Sleeping process until completed in Go - linux

I am trying to automate a process in Go. I have been able to implement threads and do the process accordingly however the output is mixed and matched.
I was wondering if there is a way to show the output as it is produced by the program and according to the program's process. So if task A completes before task B, we show A's output before B, or vice-versa.
package main
import (
"fmt"
"log"
"os"
"os/exec"
"sync"
)
var url string
var wg sync.WaitGroup
func nikto() {
cmd := exec.Command("nikto", "-h", url)
cmd.Stdout = os.Stdout
err := cmd.Run()
if err != nil {
log.Fatal(err)
}
wg.Done()
}
func whois() {
cmd := exec.Command("whois", "google.co")
cmd.Stdout = os.Stdout
err := cmd.Run()
if err != nil {
log.Fatal(err)
}
wg.Done()
}
func main() {
fmt.Printf("Please input URL")
fmt.Scanln(&url)
wg.Add(1)
go nikto()
wg.Add(1)
go whois()
wg.Wait()
}

In your process, you pass the os.Stdout file descriptor directly to the commands you invoke to run your child processes.
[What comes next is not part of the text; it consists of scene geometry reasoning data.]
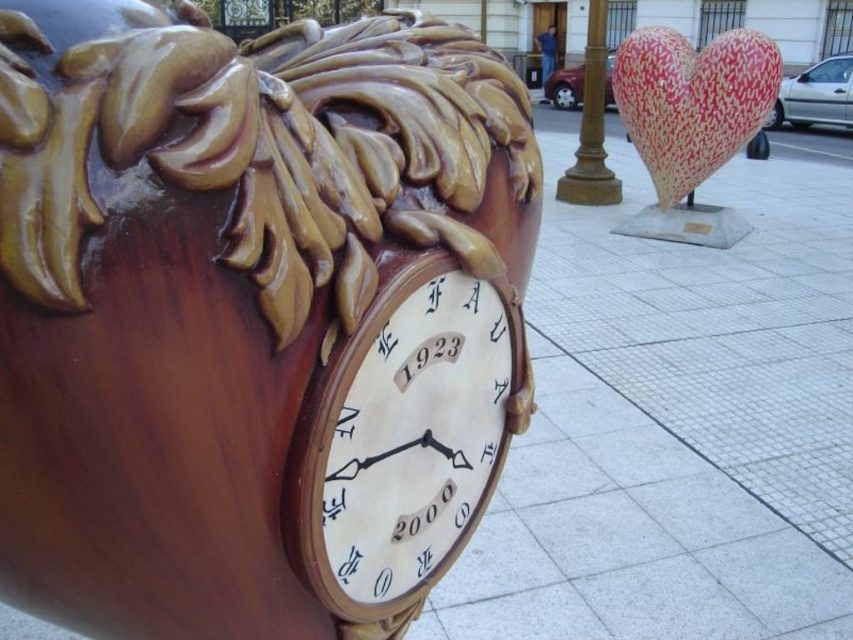 Question: Does white tile pavement at center have a lesser width compared to gold metallic pole at center?

Choices:
 (A) no
 (B) yes

Answer: (B)

Question: Which point appears farthest from the camera in this image?

Choices:
 (A) (596, 196)
 (B) (265, 364)

Answer: (A)

Question: Is polished wood clock at center positioned at the back of gold metallic pole at center?

Choices:
 (A) no
 (B) yes

Answer: (A)

Question: From the image, what is the correct spatial relationship of polished wood clock at center in relation to white tile pavement at center?

Choices:
 (A) left
 (B) right

Answer: (A)

Question: Among these objects, which one is nearest to the camera?

Choices:
 (A) red textured heart at upper right
 (B) gold metallic pole at center
 (C) matte brown clock at center

Answer: (C)

Question: Which point is farther to the camera?

Choices:
 (A) (584, 61)
 (B) (810, 605)
 (C) (483, 388)
 (D) (628, 122)

Answer: (A)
This means the STDOUT pipe of the child processes will be connected directly to your Go program's standard output, and will likely be interleaved if both child processes write simultaneously.
The simplest way to fix this requires you to buffer the output from the STDOUT pipe of the child process in your Go program, so you can intercept the output and control when it is printed.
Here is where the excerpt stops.